Background
Musculoskeletal (MSK) disorders are the second leading cause of disability globally and account for 21.3% of the total years lived with disability [
1,
2]. About half (49.6%) of the total MSK disability stems from low back pain (LBP), followed by neck pain (20.1%), non-spinal MSK disorders (17.3%), osteoarthritis (10.5%), rheumatoid arthritis (2.3%), and gout (0.1%) [
3]. Among people with MSK disorders, pain is the most common reason to consult health care providers in primary care [
4‐
7]. In addition to the large impact on individuals, MSK conditions are associated with a massive social and economic burden to society [
8‐
12].
Despite available evidence-based guidelines on the management of patients with MSK disorders [
13‐
15], numerous professional barriers (e.g., lack of awareness, skills, self-capacity and motivation) impede the routine application of guideline recommendations in clinical practice [
16,
17]. The field of knowledge translation (KT) has produced a plethora of tools and methods to address these barriers and enhance the uptake of guidelines by clinicians. The field of KT is focused on closing the gap between what is known to work best and what is routinely done in practice [
18]. The closure of this gap can be achieved through developing and implementing KT interventions [
19].
Most systematic reviews on the effectiveness of KT interventions to increase the uptake of clinical practice guidelines or best practices have targeted physicians [
20‐
24] and nurses [
25‐
28]. More recently, five systematic reviews focused on allied health professionals’ uptake of guidelines [
19,
29‐
32]. Two of the reviews [
29,
30] concluded that multifaceted KT interventions among physiotherapists can improve professional outcomes. However, one review failed to show improvement of patient outcomes [
30]. In 2012, Scott et al. [
19] conducted a review targeting five allied health professions (dietetics, occupational therapy, pharmacy, physiotherapy, and speech-language pathology). The search was later updated by Jones et al. (2015) [
31] targeting three allied health professions (occupational therapists, physical therapists, and speech-language pathologists). These two reviews suggested that generally the studies were of poor methodological quality which precluded any decision about the effective KT intervention. A fifth review [
32] evaluating the effectiveness of KT interventions to change clinical practice of physiotherapists managing common MSK disorders found equivocal effects for professional and patient outcomes.
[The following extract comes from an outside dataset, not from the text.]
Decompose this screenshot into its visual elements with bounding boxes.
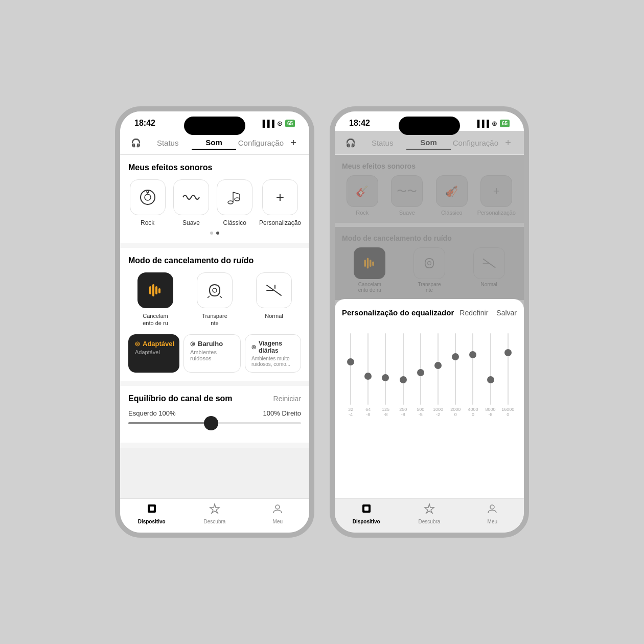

To date, no single review has targeted other MSK professionals working in orthopedics, rheumatology, manual therapy, chiropractic, osteopathy, athletic therapy, sports medicine, acupuncture, among other areas. Thus, the goal of this review was to summarize and evaluate evidence about the effectiveness of KT interventions to improve the uptake and application of clinical practice guidelines and best practices for MSK disorders among MSK professionals.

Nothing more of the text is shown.